- INPUT DATA

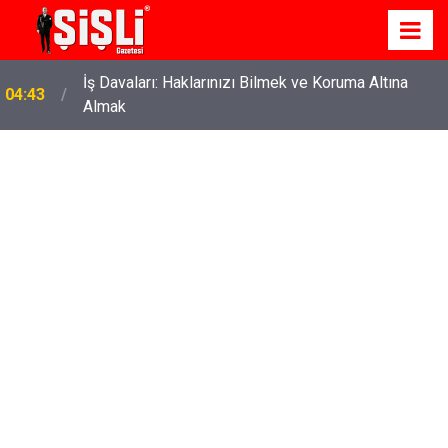
İş Davaları: Haklarınızı Bilmek ve Koruma Altına
04:43
Almak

- WHAT YOU NEED TO DO
Set down the whole listing word for word, omitting the pictures.

- YOUR RESPONSE
İş Davaları: Haklarınızı Bilmek ve Koruma Altına
04:43
Almak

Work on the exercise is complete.